───── Data listing ─────

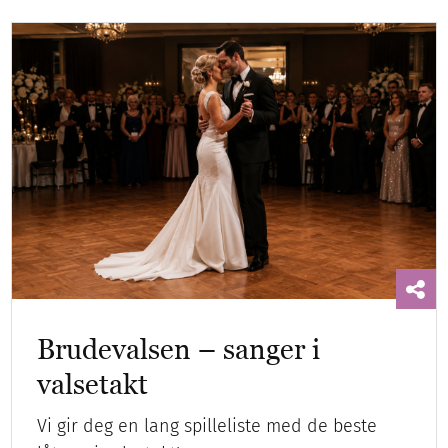
Brudevalsen – sanger i
valsetakt
Vi gir deg en lang spilleliste med de beste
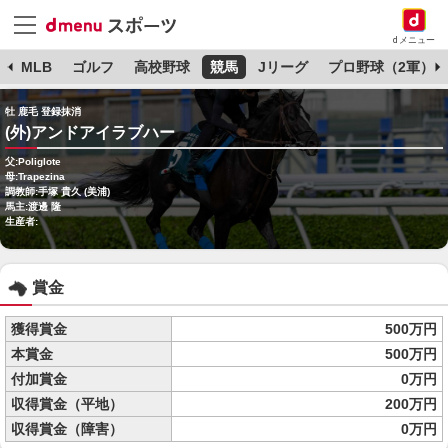
dメニュー
球
MLB
ゴルフ
高校野球
競馬
Jリーグ
プロ野球（2軍）
牡 鹿毛 登録抹消
(外)アンドアイラブハー
父:Poliglote
母:Trapezina
調教師:手塚 貴久 (美浦)
馬主:渡邊 隆
生産者:
賞金
獲得賞金
500万円
本賞金
500万円
付加賞金
0万円
収得賞金（平地）
200万円
収得賞金（障害）
0万円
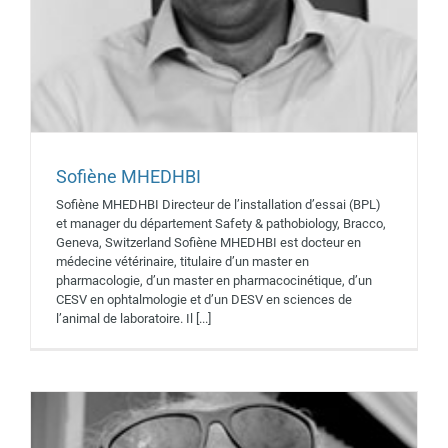
Sofiène MHEDHBI
Sofiène MHEDHBI Directeur de l’installation d’essai (BPL)
Daniel BERTRAND
et manager du département Safety & pathobiology, Bracco,
Intervenants 2019
Geneva, Switzerland Sofiène MHEDHBI est docteur en
médecine vétérinaire, titulaire d’un master en
pharmacologie, d’un master en pharmacocinétique, d’un
CESV en ophtalmologie et d’un DESV en sciences de
l’animal de laboratoire. Il [...]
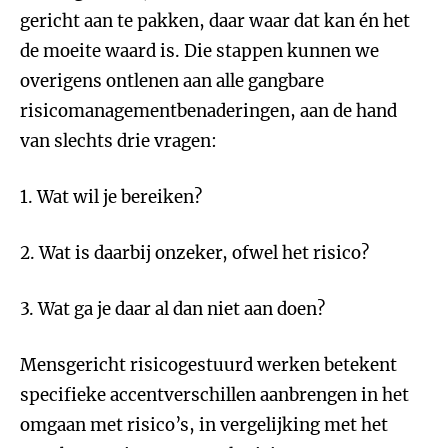
gericht aan te pakken, daar waar dat kan én het
de moeite waard is. Die stappen kunnen we
overigens ontlenen aan alle gangbare
risicomanagementbenaderingen, aan de hand
van slechts drie vragen:
1. Wat wil je bereiken?
2. Wat is daarbij onzeker, ofwel het risico?
3. Wat ga je daar al dan niet aan doen?
Mensgericht risicogestuurd werken betekent
specifieke accentverschillen aanbrengen in het
omgaan met risico’s, in vergelijking met het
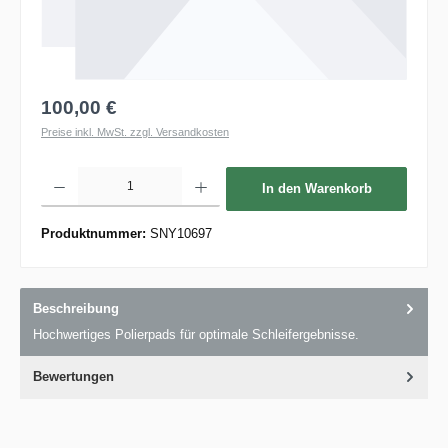
100,00 €
Preise inkl. MwSt. zzgl. Versandkosten
Produkt Anzahl: Gib den gewünschten Wert ein oder benutze die Schaltflächen um die 
In den Warenkorb
Produktnummer:
SNY10697
Beschreibung
Hochwertiges Polierpads für optimale Schleifergebnisse.
Bewertungen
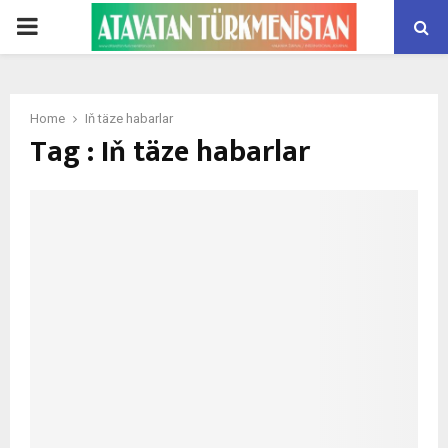
PRIMARY
MENU
Home
Iň täze habarlar
Tag : Iň täze habarlar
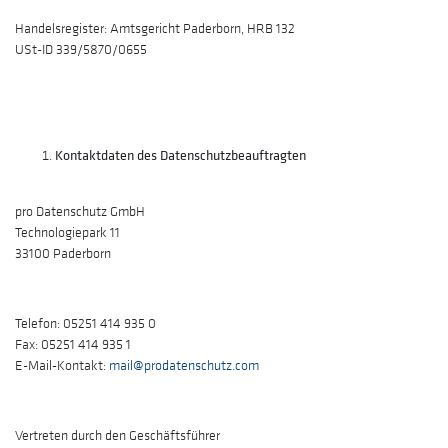
Handelsregister: Amtsgericht Paderborn, HRB 132
USt-ID 339/5870/0655
Kontaktdaten des Datenschutzbeauftragten
pro Datenschutz GmbH
Technologiepark 11
33100 Paderborn
Telefon: 05251 414 935 0
Fax: 05251 414 935 1
E-Mail-Kontakt:
mail@prodatenschutz.com
Vertreten durch den Geschäftsführer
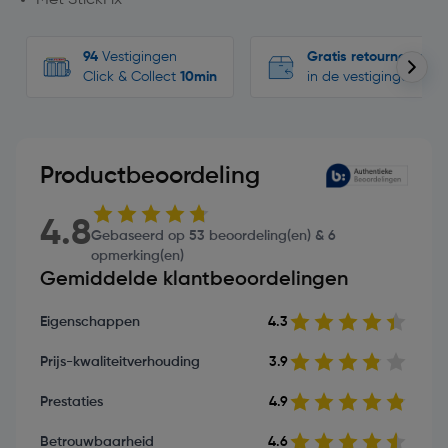
94
Vestigingen
Gratis retourneren
Click & Collect
10min
in de vestigingen
Productbeoordeling
4.8
Gebaseerd op 53 beoordeling(en) & 6
opmerking(en)
Gemiddelde klantbeoordelingen
Eigenschappen
4.3
Prijs-kwaliteitverhouding
3.9
Prestaties
4.9
Betrouwbaarheid
4.6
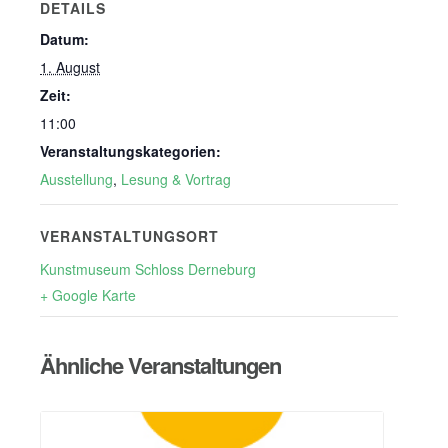
DETAILS
Datum:
1. August
Zeit:
11:00
Veranstaltungskategorien:
Ausstellung
,
Lesung & Vortrag
VERANSTALTUNGSORT
Kunstmuseum Schloss Derneburg
+ Google Karte
Ähnliche Veranstaltungen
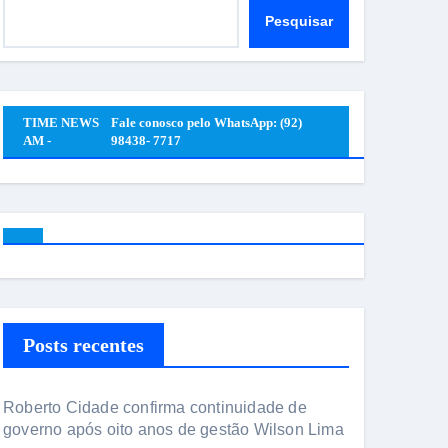
Pesquisar
Pesquisar
TIME NEWS
Fale conosco pelo WhatsApp: (92)
AM -
98438- 7717
Posts recentes
Roberto Cidade confirma continuidade de
governo após oito anos de gestão Wilson Lima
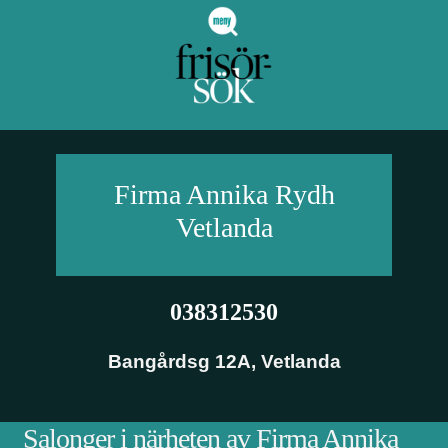
Firma Annika Rydh
Vetlanda
038312530
Bangårdsg 12A
,
Vetlanda
Salonger i närheten av Firma Annika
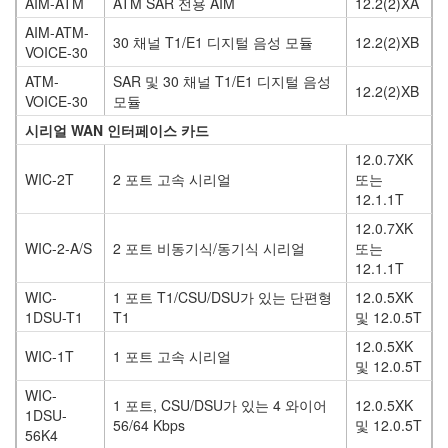
AIM-ATM
ATM SAR 전용 AIM
12.2(2)XA
AIM-ATM-
30 채널 T1/E1 디지털 음성 모듈
12.2(2)XB
VOICE-30
ATM-
SAR 및 30 채널 T1/E1 디지털 음성
12.2(2)XB
VOICE-30
모듈
시리얼 WAN 인터페이스 카드
12.0.7XK
WIC-2T
2 포트 고속 시리얼
또는
12.1.1T
12.0.7XK
WIC-2-A/S
2 포트 비동기식/동기식 시리얼
또는
12.1.1T
WIC-
1 포트 T1/CSU/DSU가 있는 단편형
12.0.5XK
1DSU-T1
T1
및 12.0.5T
12.0.5XK
WIC-1T
1 포트 고속 시리얼
및 12.0.5T
WIC-
1 포트, CSU/DSU가 있는 4 와이어
12.0.5XK
1DSU-
56/64 Kbps
및 12.0.5T
56K4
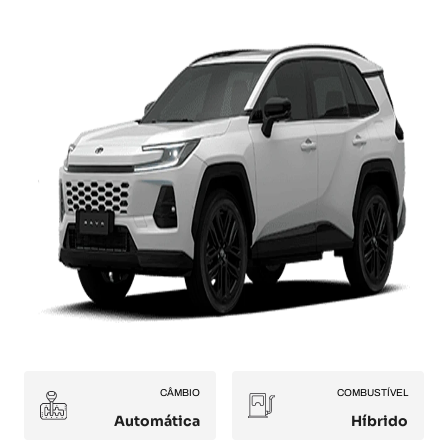
CÂMBIO
COMBUSTÍVEL
Automática
Híbrido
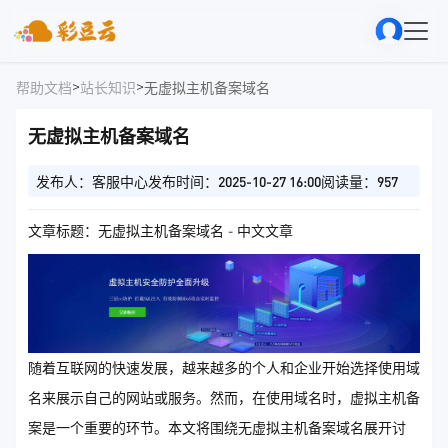
>
>
帮助文档
站长知识
无虚拟主机备案域名
无虚拟主机备案域名
发布人：客服中心
发布时间：2025-10-27 16:00
阅读量：957
文章标题：无虚拟主机备案域名 - 中文文章
随着互联网的快速发展，越来越多的个人和企业开始选择使用域
名来展示自己的网站或服务。然而，在使用域名时，虚拟主机备
案是一个重要的环节。本文将围绕无虚拟主机备案域名展开讨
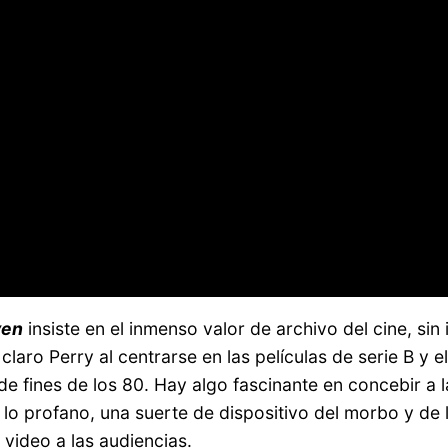
ven
insiste en el inmenso valor de archivo del cine, sin
a claro Perry al centrarse en las películas de serie B y 
de fines de los 80. Hay algo fascinante en concebir a 
y lo profano, una suerte de dispositivo del morbo y de
 video a las audiencias.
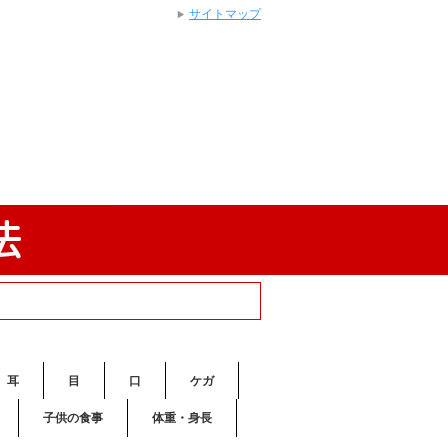
サイトマップ
耳
目
口
ケガ
子供の食事
体重・身長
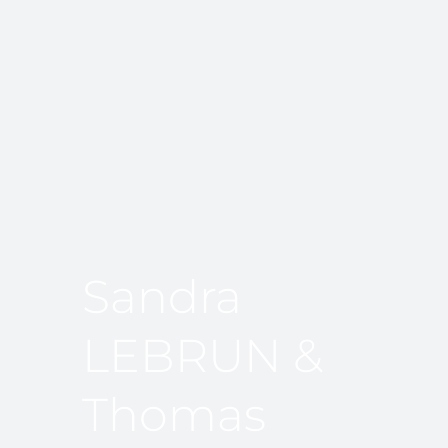
Sandra
LEBRUN &
Thomas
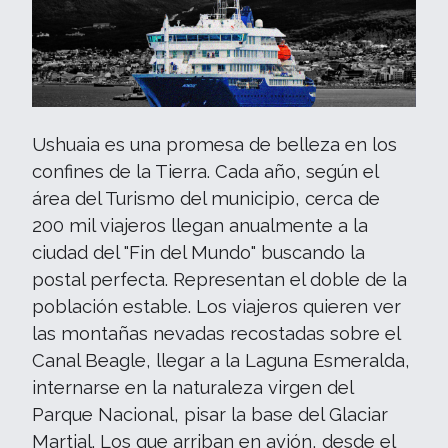
Ushuaia es una promesa de belleza en los
confines de la Tierra. Cada año, según el
área del Turismo del municipio, cerca de
200 mil viajeros llegan anualmente a la
ciudad del "Fin del Mundo" buscando la
postal perfecta. Representan el doble de la
población estable. Los viajeros quieren ver
las montañas nevadas recostadas sobre el
Canal Beagle, llegar a la Laguna Esmeralda,
internarse en la naturaleza virgen del
Parque Nacional, pisar la base del Glaciar
Martial. Los que arriban en avión, desde el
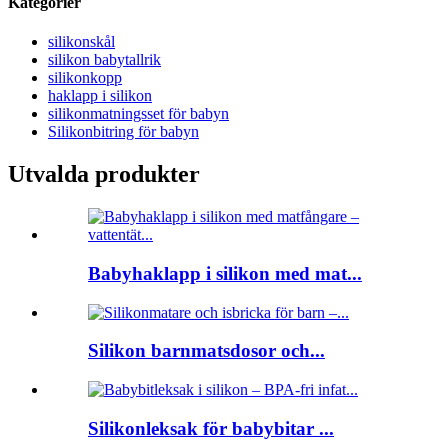
Kategorier
silikonskål
silikon babytallrik
silikonkopp
haklapp i silikon
silikonmatningsset för babyn
Silikonbitring för babyn
Utvalda produkter
Babyhaklapp i silikon med mat...
Silikon barnmatsdosor och...
Silikonleksak för babybitar ...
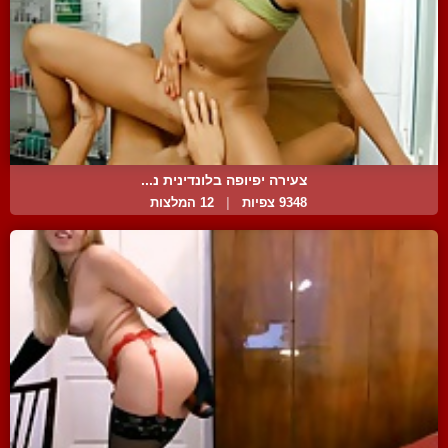
צעירה יפיופה בלונדינית נ...
9348 צפיות
|
12 המלצות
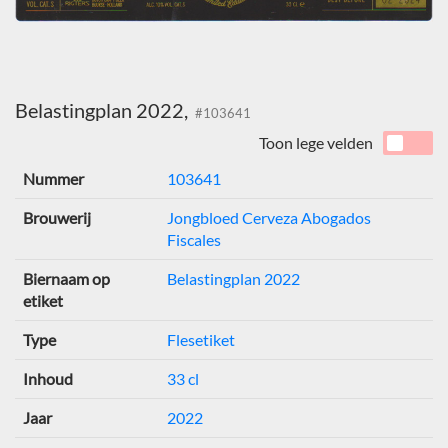
Belastingplan 2022,
#103641
Toon lege velden
Nummer
103641
Brouwerij
Jongbloed Cerveza Abogados
Fiscales
Biernaam op
Belastingplan 2022
etiket
Type
Flesetiket
Inhoud
33 cl
Jaar
2022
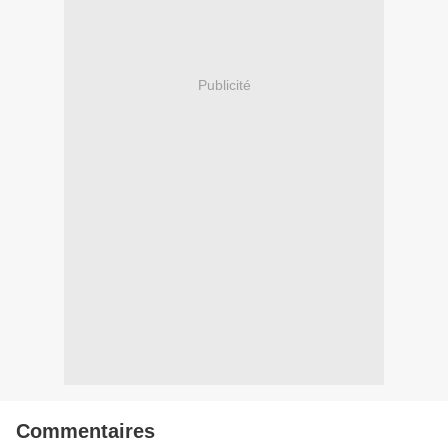
Publicité
Commentaires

─────

# Task goal:
Set down each entry again exactly as written. Pictures stay out.

# Task response:
Brudevalsen – sanger i
valsetakt
Vi gir deg en lang spilleliste med de beste
dメニュー
球
MLB
ゴルフ
高校野球
競馬
Jリーグ
プロ野球（2軍）
牡 鹿毛 登録抹消
(外)アンドアイラブハー
父:Poliglote
母:Trapezina
調教師:手塚 貴久 (美浦)
馬主:渡邊 隆
生産者:
賞金
獲得賞金
500万円
本賞金
500万円
付加賞金
0万円
収得賞金（平地）
200万円
収得賞金（障害）
0万円
Sofiène MHEDHBI
Sofiène MHEDHBI Directeur de l’installation d’essai (BPL)
Daniel BERTRAND
et manager du département Safety & pathobiology, Bracco,
Intervenants 2019
Geneva, Switzerland Sofiène MHEDHBI est docteur en
médecine vétérinaire, titulaire d’un master en
pharmacologie, d’un master en pharmacocinétique, d’un
CESV en ophtalmologie et d’un DESV en sciences de
l’animal de laboratoire. Il [...]
gericht aan te pakken, daar waar dat kan én het
de moeite waard is. Die stappen kunnen we
overigens ontlenen aan alle gangbare
risicomanagementbenaderingen, aan de hand
van slechts drie vragen:
1. Wat wil je bereiken?
2. Wat is daarbij onzeker, ofwel het risico?
3. Wat ga je daar al dan niet aan doen?
Mensgericht risicogestuurd werken betekent
specifieke accentverschillen aanbrengen in het
omgaan met risico’s, in vergelijking met het
100,00 €
Preise inkl. MwSt. zzgl. Versandkosten
Produkt Anzahl: Gib den gewünschten Wert ein oder benutze die Schaltflächen um die 
In den Warenkorb
Produktnummer:
SNY10697
Beschreibung
Hochwertiges Polierpads für optimale Schleifergebnisse.
Bewertungen
PRIMARY
MENU
Home
Iň täze habarlar
Tag : Iň täze habarlar
Handelsregister: Amtsgericht Paderborn, HRB 132
USt-ID 339/5870/0655
Kontaktdaten des Datenschutzbeauftragten
pro Datenschutz GmbH
Technologiepark 11
33100 Paderborn
Telefon: 05251 414 935 0
Fax: 05251 414 935 1
E-Mail-Kontakt:
mail@prodatenschutz.com
Vertreten durch den Geschäftsführer
94
Vestigingen
Gratis retourneren
Click & Collect
10min
in de vestigingen
Productbeoordeling
4.8
Gebaseerd op 53 beoordeling(en) & 6
opmerking(en)
Gemiddelde klantbeoordelingen
Eigenschappen
4.3
Prijs-kwaliteitverhouding
3.9
Prestaties
4.9
Betrouwbaarheid
4.6
DETAILS
Datum:
1. August
Zeit:
11:00
Veranstaltungskategorien:
Ausstellung
,
Lesung & Vortrag
VERANSTALTUNGSORT
Kunstmuseum Schloss Derneburg
+ Google Karte
Ähnliche Veranstaltungen
Pesquisar
Pesquisar
TIME NEWS
Fale conosco pelo WhatsApp: (92)
AM -
98438- 7717
Posts recentes
Roberto Cidade confirma continuidade de
governo após oito anos de gestão Wilson Lima
Firma Annika Rydh
Vetlanda
038312530
Bangårdsg 12A
,
Vetlanda
Salonger i närheten av Firma Annika
AIM-ATM
ATM SAR 전용 AIM
12.2(2)XA
AIM-ATM-
30 채널 T1/E1 디지털 음성 모듈
12.2(2)XB
VOICE-30
ATM-
SAR 및 30 채널 T1/E1 디지털 음성
12.2(2)XB
VOICE-30
모듈
시리얼 WAN 인터페이스 카드
12.0.7XK
WIC-2T
2 포트 고속 시리얼
또는
12.1.1T
12.0.7XK
WIC-2-A/S
2 포트 비동기식/동기식 시리얼
또는
12.1.1T
WIC-
1 포트 T1/CSU/DSU가 있는 단편형
12.0.5XK
1DSU-T1
T1
및 12.0.5T
12.0.5XK
WIC-1T
1 포트 고속 시리얼
및 12.0.5T
WIC-
1 포트, CSU/DSU가 있는 4 와이어
12.0.5XK
1DSU-
56/64 Kbps
및 12.0.5T
56K4
CÂMBIO
COMBUSTÍVEL
Automática
Híbrido
>
>
帮助文档
站长知识
无虚拟主机备案域名
无虚拟主机备案域名
发布人：客服中心
发布时间：2025-10-27 16:00
阅读量：957
文章标题：无虚拟主机备案域名 - 中文文章
随着互联网的快速发展，越来越多的个人和企业开始选择使用域
名来展示自己的网站或服务。然而，在使用域名时，虚拟主机备
案是一个重要的环节。本文将围绕无虚拟主机备案域名展开讨
ven
insiste en el inmenso valor de archivo del cine, sin
a claro Perry al centrarse en las películas de serie B y 
de fines de los 80. Hay algo fascinante en concebir a 
y lo profano, una suerte de dispositivo del morbo y de
 video a las audiencias.
サイトマップ
耳
目
口
ケガ
子供の食事
体重・身長
Sandra
LEBRUN &
Thomas
Ushuaia es una promesa de belleza en los
confines de la Tierra. Cada año, según el
área del Turismo del municipio, cerca de
200 mil viajeros llegan anualmente a la
ciudad del "Fin del Mundo" buscando la
postal perfecta. Representan el doble de la
población estable. Los viajeros quieren ver
las montañas nevadas recostadas sobre el
Canal Beagle, llegar a la Laguna Esmeralda,
internarse en la naturaleza virgen del
Parque Nacional, pisar la base del Glaciar
Martial. Los que arriban en avión, desde el
Kategorier
silikonskål
silikon babytallrik
silikonkopp
haklapp i silikon
silikonmatningsset för babyn
Silikonbitring för babyn
Utvalda produkter
Babyhaklapp i silikon med mat...
Silikon barnmatsdosor och...
Silikonleksak för babybitar ...
צעירה יפיופה בלונדינית נ...
9348 צפיות
|
12 המלצות
Belastingplan 2022,
#103641
Toon lege velden
Nummer
103641
Brouwerij
Jongbloed Cerveza Abogados
Fiscales
Biernaam op
Belastingplan 2022
etiket
Type
Flesetiket
Inhoud
33 cl
Jaar
2022
Publicité
Commentaires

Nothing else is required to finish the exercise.